CONTACT: Tom Sinclair, [email protected], 608-263-5599
MADISON – Three University of Wisconsin-Madison professors are among only 20 academics from throughout North America chosen this year to participate in a prestigious environmental leadership and communications training program.
Tracey Holloway, Jake Vander Zanden and Jack Williams have been awarded Leopold Leadership Fellowships for 2011. They will participate in two weeklong training sessions, one in June and one in September, on working with policymakers, journalists, business leaders and communities confronting complex decisions about sustainability and the environment. The sessions include mock media interviews and meetings with policymakers in Washington, D.C.

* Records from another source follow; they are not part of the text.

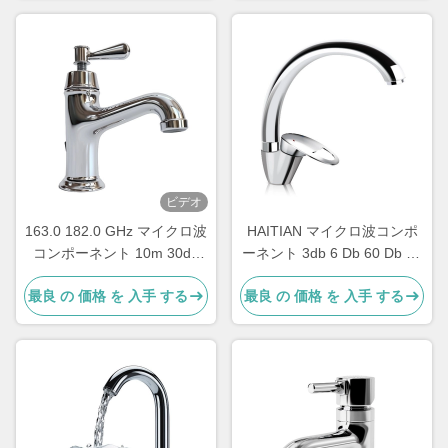
ビデオ
163.0 182.0 GHz マイクロ波
HAITIAN マイクロ波コンポ
コンポーネント 10m 30dB
ーネント 3db 6 Db 60 Db 40
マイクロ波パワーディバイダ
Db 方向性カップラー 40 Ghz
最良 の 価格 を 入手 する
最良 の 価格 を 入手 する
ー スプリッター コンビナー
50 GHZ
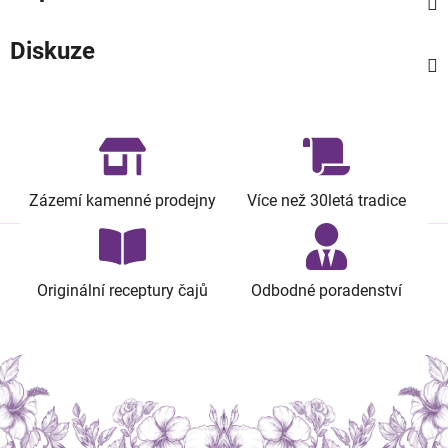
Diskuze
Zázemí kamenné prodejny
Více než 30letá tradice
Originální receptury čajů
Odbodné poradenství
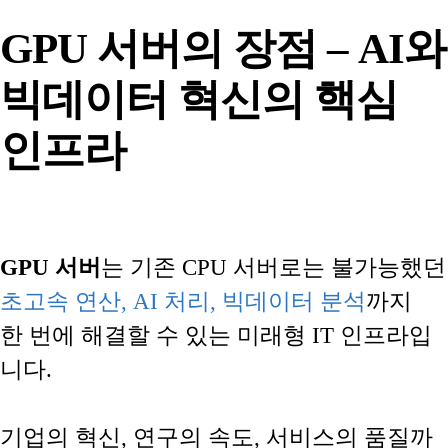
GPU 서버의 장점 – AI와
빅데이터 혁신의 핵심
인프라
GPU 서버
는 기존 CPU 서버로는 불가능했던
초고속 연산, AI 처리, 빅데이터 분석
까지
한 번에 해결할 수 있는 미래형 IT 인프라입
니다.
기업의 혁신, 연구의 속도, 서비스의 품질까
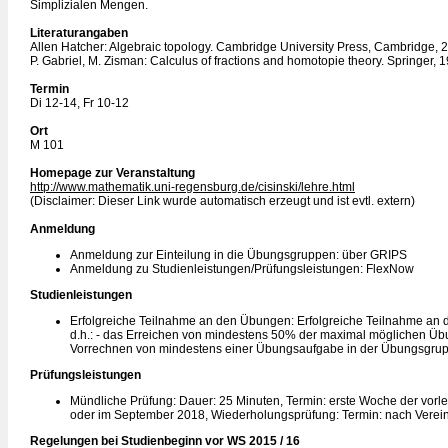
Simplizialen Mengen.
Literaturangaben
Allen Hatcher: Algebraic topology. Cambridge University Press, Cambridge, 
P. Gabriel, M. Zisman: Calculus of fractions and homotopie theory. Springer, 
Termin
Di 12-14, Fr 10-12
Ort
M 101
Homepage zur Veranstaltung
http://www.mathematik.uni-regensburg.de/cisinski/lehre.html
(Disclaimer: Dieser Link wurde automatisch erzeugt und ist evtl. extern)
Anmeldung
Anmeldung zur Einteilung in die Übungsgruppen: über GRIPS
Anmeldung zu Studienleistungen/Prüfungsleistungen: FlexNow
Studienleistungen
Erfolgreiche Teilnahme an den Übungen: Erfolgreiche Teilnahme an
d.h.: - das Erreichen von mindestens 50% der maximal möglichen Üb
Vorrechnen von mindestens einer Übungsaufgabe in der Übungsgrup
Prüfungsleistungen
Mündliche Prüfung: Dauer: 25 Minuten, Termin: erste Woche der vorle
oder im September 2018, Wiederholungsprüfung: Termin: nach Verei
Regelungen bei Studienbeginn vor WS 2015 / 16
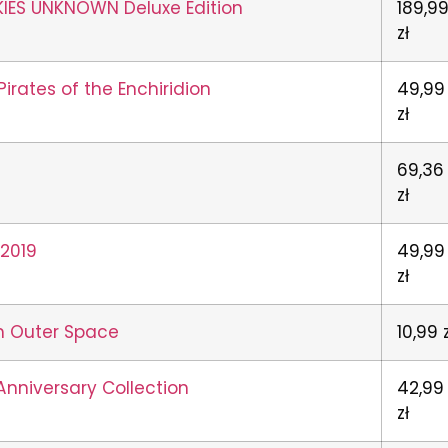
IES UNKNOWN Deluxe Edition
189,9
zł
irates of the Enchiridion
49,99
zł
69,36
zł
 2019
49,99
zł
m Outer Space
10,99 z
Anniversary Collection
42,99
zł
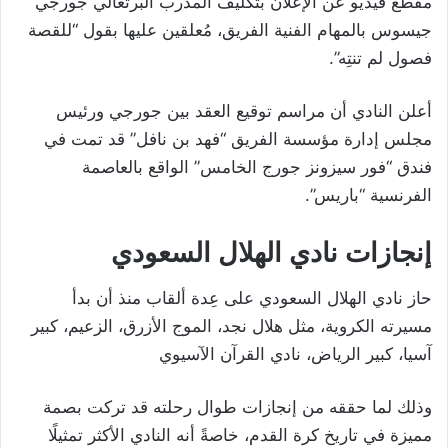
مقطع فيديو عن الإعلان بتكليف المدرب البرتغالي جورجي
جيسوس بالمهام الفنية الفريق، مُعلقين عليها بقول “للقصة
فصول لم تنتِه”.
أعلن النادي أن مراسم توقيع العقد بين جورجي ورئيس
مجلس إدارة مؤسسة الفريق “فهد بن نافل” قد تمت في
فندق “فور سيزونز جورج الخامس” الواقع بالعاصمة
الفرنسية “باريس”.
إنجازات نادي الهلال السعودي
حاز نادي الهلال السعودي على عِدة ألقاب منذ أن بدأ
مسيرته الكروية، مثل هلال نجد، الموج الأزرق، الزعيم، كبير
آسيا، كبير الرياض، نادي القرآن الآسيوي
وذلك لما حققه من إنجازات طوال رحلته قد تركت بصمة
مميزة في تاريخ كرة القدم، خاصةً أنه النادي الأكثر تمثيلًا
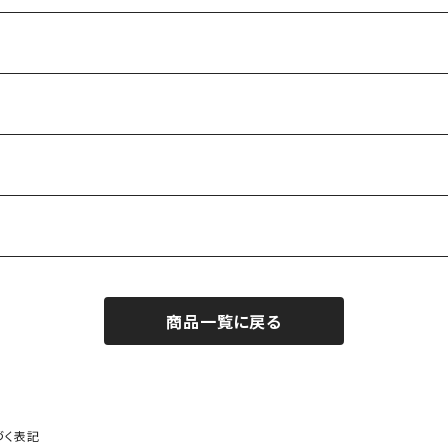
商品一覧に戻る
づく表記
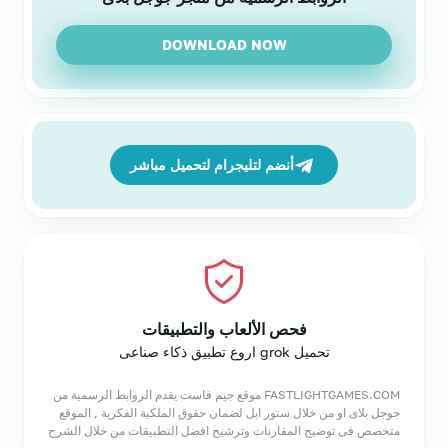
DOWNLOAD NOW
أنضم لتليجرام لتحميل مباشر
فحص الألعاب والتطبيقات
تحميل grok اروع تطبيق ذكاء صناعى
FASTLIGHTGAMES.COM موقع جيم فاست يقدم الروابط الرسمية من
جوجل بلاى او من خلال ستور ابل لضمان حقوق الملكية الفكرية , الموقع
متخصص فى توضيح المقارنات وترشيح افضل التطبيقات من خلال الشرح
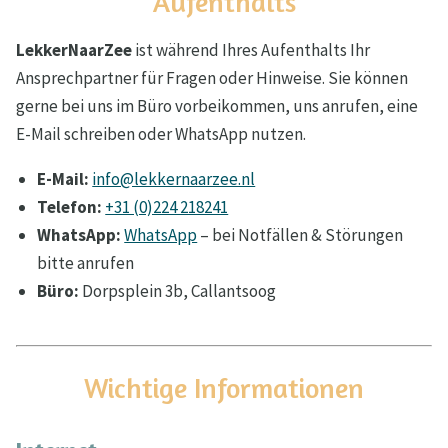
Aufenthalts
LekkerNaarZee
ist während Ihres Aufenthalts Ihr
Ansprechpartner für Fragen oder Hinweise. Sie können
gerne bei uns im Büro vorbeikommen, uns anrufen, eine
E-Mail schreiben oder WhatsApp nutzen.
E-Mail:
info@lekkernaarzee.nl
Telefon:
+31 (0)224 218241
WhatsApp:
WhatsApp
– bei Notfällen & Störungen
bitte anrufen
Büro:
Dorpsplein 3b, Callantsoog
Wichtige Informationen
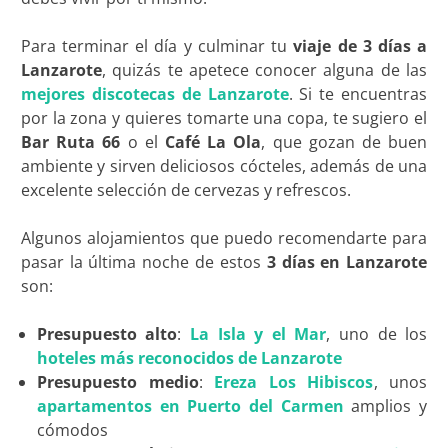
Para terminar el día y culminar tu
viaje de 3 días a
Lanzarote
, quizás te apetece conocer alguna de las
mejores discotecas de Lanzarote
. Si te encuentras
por la zona y quieres tomarte una copa, te sugiero el
Bar Ruta 66
o el
Café La Ola
, que gozan de buen
ambiente y sirven deliciosos cócteles, además de una
excelente selección de cervezas y refrescos.
Algunos alojamientos que puedo recomendarte para
pasar la última noche de estos
3 días en Lanzarote
son:
Presupuesto alto
:
La Isla y el Mar
, uno de los
hoteles más reconocidos de Lanzarote
Presupuesto medio
:
Ereza Los Hibiscos
, unos
apartamentos en Puerto del Carmen
amplios y
cómodos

Holloway, an associate professor of environmental studies, atmospheric and oceanic sciences, and civil and environmental engineering, directs the UW-Madison Nelson Institute for Environmental Studies Center for Sustainability and the Global Environment. Her research focuses on air quality and links with energy planning, international development, climate change and public health.
Vander Zanden is an associate professor of zoology and environmental studies affiliated with the Center for Limnology, where he studies ecology and management of aquatic invasive species.

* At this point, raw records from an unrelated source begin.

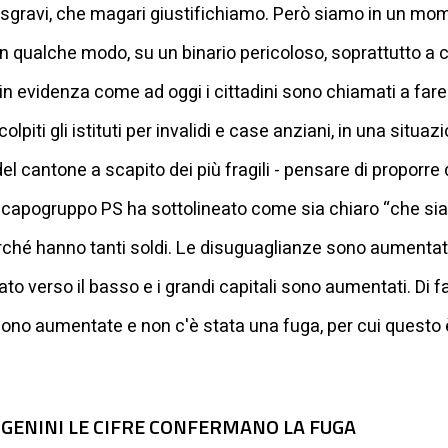
 sgravi, che magari giustifichiamo. Però siamo in un mome
 qualche modo, su un binario pericoloso, soprattutto a c
 evidenza come ad oggi i cittadini sono chiamati a fare dei
piti gli istituti per invalidi e case anziani, in una situaz
el cantone a scapito dei più fragili - pensare di proporre
 capogruppo PS ha sottolineato come sia chiaro “che sia
hé hanno tanti soldi. Le disuguaglianze sono aumentate
olato verso il basso e i grandi capitali sono aumentati. Di 
e sono aumentate e non c'è stata una fuga, per cui questo
ER GENINI LE CIFRE CONFERMANO LA FUGA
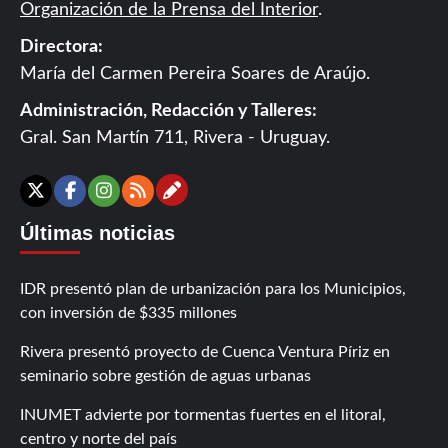
Organización de la Prensa del Interior
.
Directora:
María del Carmen Pereira Soares de Araújo.
Administración, Redacción y Talleres:
Gral. San Martín 711, Rivera - Uruguay.
Contáctanos
X
Facebook
Instagram
RSS
Últimas noticias
IDR presentó plan de urbanización para los Municipios,
con inversión de $335 millones
Rivera presentó proyecto de Cuenca Ventura Píriz en
seminario sobre gestión de aguas urbanas
INUMET advierte por tormentas fuertes en el litoral,
centro y norte del país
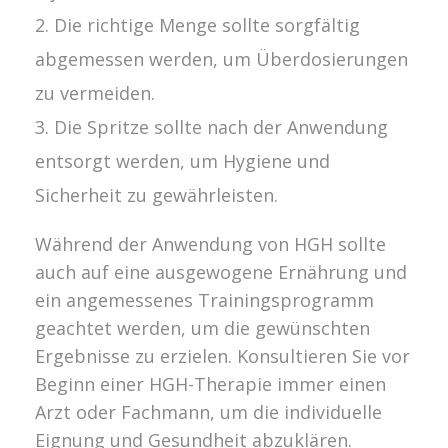
Die richtige Menge sollte sorgfältig
abgemessen werden, um Überdosierungen
zu vermeiden.
Die Spritze sollte nach der Anwendung
entsorgt werden, um Hygiene und
Sicherheit zu gewährleisten.
Während der Anwendung von HGH sollte
auch auf eine ausgewogene Ernährung und
ein angemessenes Trainingsprogramm
geachtet werden, um die gewünschten
Ergebnisse zu erzielen. Konsultieren Sie vor
Beginn einer HGH-Therapie immer einen
Arzt oder Fachmann, um die individuelle
Eignung und Gesundheit abzuklären.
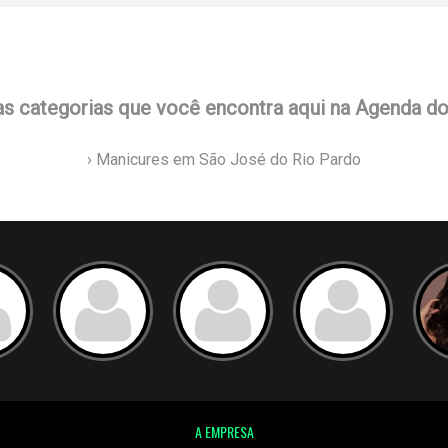
as categorias que você encontra aqui na Agenda d
› Manicures em São José do Rio Pardo
A EMPRESA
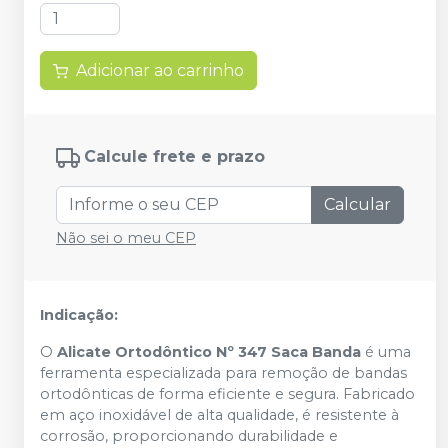
Adicionar ao carrinho
Calcule frete e prazo
Calcular
Não sei o meu CEP
Indicação:
O
Alicate Ortodôntico Nº 347 Saca Banda
é uma
ferramenta especializada para remoção de bandas
ortodônticas de forma eficiente e segura. Fabricado
em aço inoxidável de alta qualidade, é resistente à
corrosão, proporcionando durabilidade e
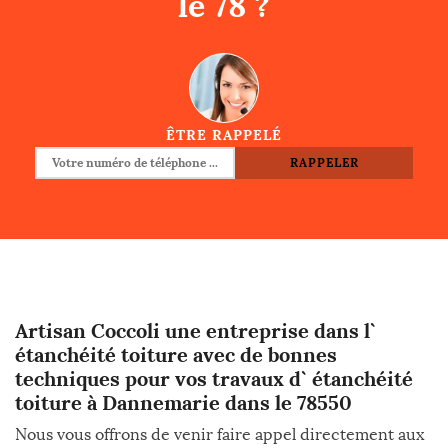
le 78 ?
ÊTRE RAPPELÉ
Artisan Coccoli une entreprise dans l`
étanchéité toiture avec de bonnes
techniques pour vos travaux d` étanchéité
toiture à Dannemarie dans le 78550
Nous vous offrons de venir faire appel directement aux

Williams is a professor of geography and the Bryson Professor of Climate, People and the Environment in the Nelson Institute Center for Climatic Research. He explores the responses of plant species and communities to the environmental changes of the late Quaternary to understand the sensitivity of vegetation to 21st century climate change.

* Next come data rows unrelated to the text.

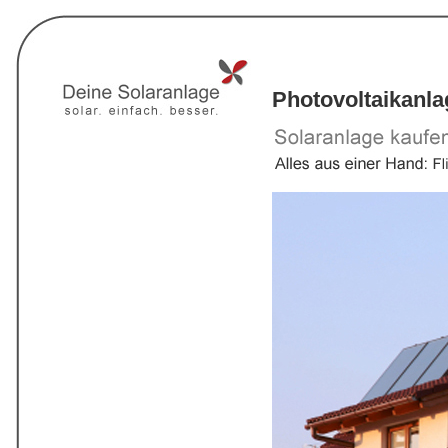
Photovoltaikanl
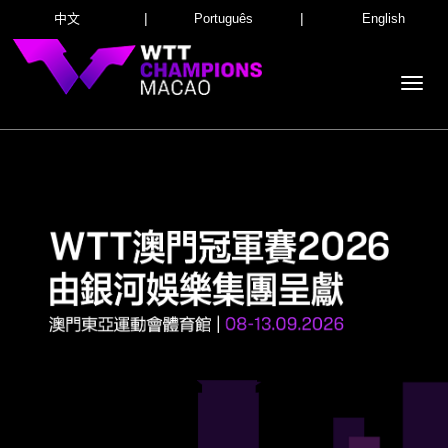
|
|
中文
Português
English
Toggl
navig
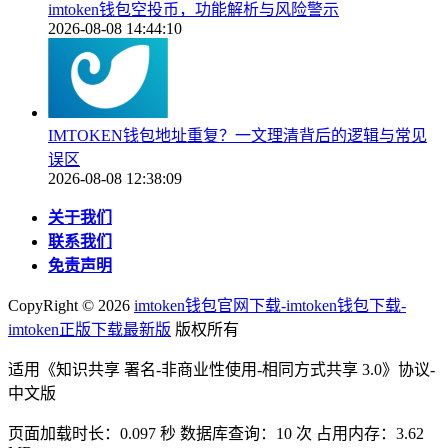
imtoken钱包空投币，功能解析与风险警示
2026-08-08 14:44:10
IMTOKEN钱包地址重复？一文理清背后的逻辑与常见
误区
2026-08-08 12:38:09
关于我们
联系我们
免责声明
CopyRight ©
2026
imtoken钱包官网下载-imtoken钱包下载-
imtoken正版下载最新版
版权所有
适用《知识共享 署名-非商业性使用-相同方式共享 3.0》协议-
中文版
页面加载时长：0.097 秒 数据库查询：10 次 占用内存：3.62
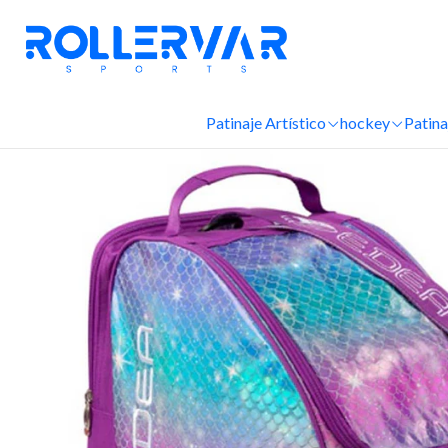
Patinaje Artístico
hockey
Patina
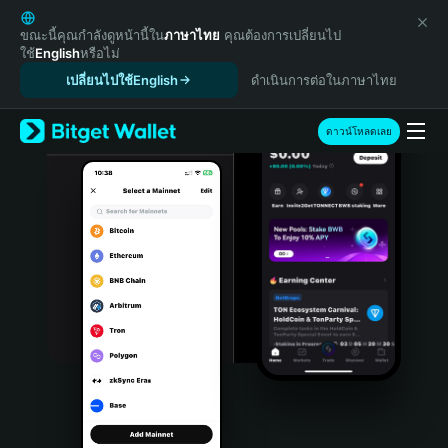
English
日本語
ขณะนี้คุณกำลังดูหน้านี้ใน
ภาษาไทย
คุณต้องการเปลี่ยนไป
ใช้
English
หรือไม่
Tiếng Việt
เปลี่ยนไปใช้English
ดำเนินการต่อในภาษาไทย
Русский
Español (Latinoamérica)
Türkçe
ดาวน์โหลดเลย
Italiano
Français
Deutsch
简体中文
繁體中文
Português (Portugal)
Bahasa Indonesia
ภาษาไทย
हिन्दी
বাংলা
Español
Português (Brasil)
Español (Argentina)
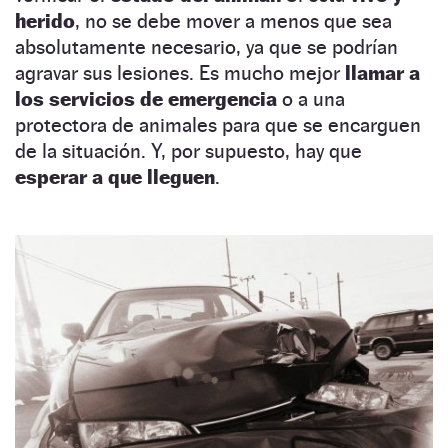
herido
, no se debe mover a menos que sea
absolutamente necesario, ya que se podrían
agravar sus lesiones. Es mucho mejor
llamar a
los servicios de emergencia
o a una
protectora de animales para que se encarguen
de la situación. Y, por supuesto, hay que
esperar a que lleguen
.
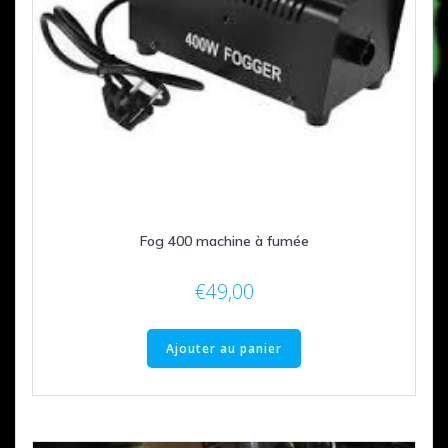
Fog 400 machine à fumée
€
49,00
Ajouter au panier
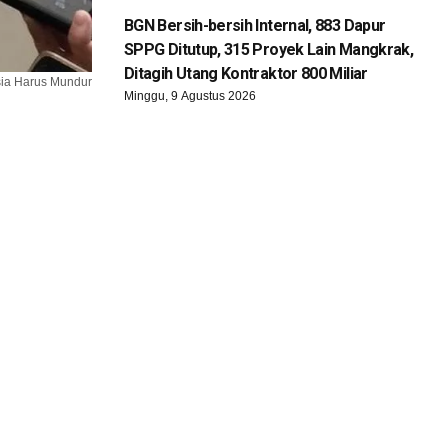
BGN Bersih-bersih Internal, 883 Dapur
SPPG Ditutup, 315 Proyek Lain Mangkrak,
Ditagih Utang Kontraktor 800 Miliar
sia Harus Mundur
Minggu, 9 Agustus 2026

Based at Stanford University’s Woods Institute for the Environment and funded by the David and Lucile Packard Foundation, the Leopold Leadership Program selects up to 20 mid-career academic environmental researchers as fellows each year. They are chosen for their outstanding qualifications as researchers, demonstrated leadership ability and strong interest in communicating beyond traditional academic audiences.
“Academic scientists work hard to understand environmental problems and develop potential solutions, but to actually solve problems requires communication and a two-way flow of information between scientists and decision makers,” says Pamela Matson, dean of Stanford’s School of Earth Sciences and senior fellow at the Woods Institute. “The Leopold Leadership Program trains academics to close the gap between knowledge and action.”